Prime Minister Shinzo Abe pledged Friday to step up efforts to reform social security as Japan faces a multitude of challenges stemming from its rapidly graying population and low birthrate.
“Reform toward social security for all generations is the biggest challenge,” Abe said at the first meeting of a government panel tasked with dealing with the issues. “We will consider sustainable reforms for the entire social security system.”
Abe instructed his Cabinet members, including Yasutoshi Nishimura, minister in charge of social security reform, to come up with concrete measures.
A major topic will be how to encourage the elderly to work longer and continue to pay taxes.

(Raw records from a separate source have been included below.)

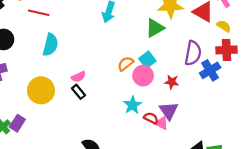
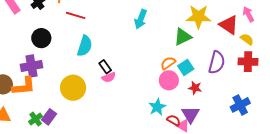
cyan square: (147, 60) -> (186, 67), moved
orange semicircle: (126, 64) -> (168, 63), moved
blue cross: (210, 70) -> (240, 105), moved
black rectangle: (79, 92) -> (105, 67), moved

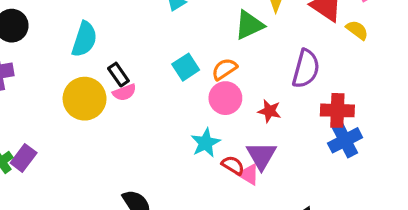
red cross: (248, 62) -> (337, 110), moved
cyan square: (186, 67) -> (186, 67), moved
yellow circle: (73, 88) -> (85, 99), moved

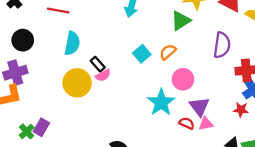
pink circle: (225, 98) -> (183, 79), moved
red star: (269, 111) -> (241, 110), moved
cyan star: (206, 143) -> (161, 102), size x1.4
red semicircle: (233, 165) -> (187, 123), moved
pink triangle: (249, 174) -> (206, 124), moved, turned -35

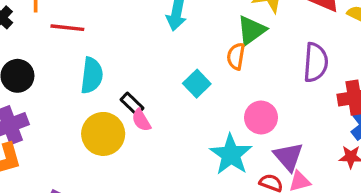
orange semicircle: (168, 52) -> (236, 56), moved, turned -36
pink semicircle: (103, 75) -> (141, 120), turned 91

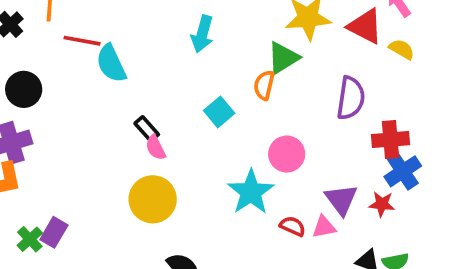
cyan semicircle: (92, 75) -> (111, 63), moved, turned 144
yellow circle: (103, 134) -> (153, 199), moved
purple triangle: (288, 157) -> (341, 200), moved

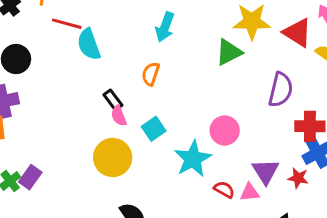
orange semicircle: (264, 85) -> (151, 74), moved
cyan square: (219, 112) -> (154, 129), moved

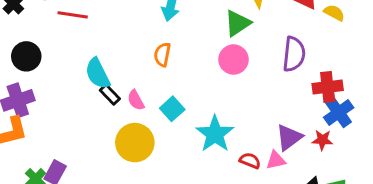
cyan semicircle: (89, 44) -> (98, 74), moved
black rectangle: (113, 100) -> (110, 95), moved
pink circle: (225, 130) -> (234, 60), moved
purple triangle: (266, 171) -> (289, 137), turned 32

The plans under consideration include encouraging companies to hire those who wish to work until they are 70 and scaling back or abolishing a system that reduces the pensions of people who still earn at a certain income level.
The nation’s social welfare expenses, including public pensions and medical care, are projected to skyrocket from 2022, when people in the postwar baby boomer generation will turn 75 or older.
The 16-member council involving six ministers, business executives and academics will compile an interim report by the end of the year and the final edition in the summer next year.
Private-sector members include Hiroaki Nakanishi, chairman of Keidanren, the country’s biggest business lobby; former internal affairs minister Hiroya Masuda; and Atsushi Seike, former president of Keio University and a labor economist.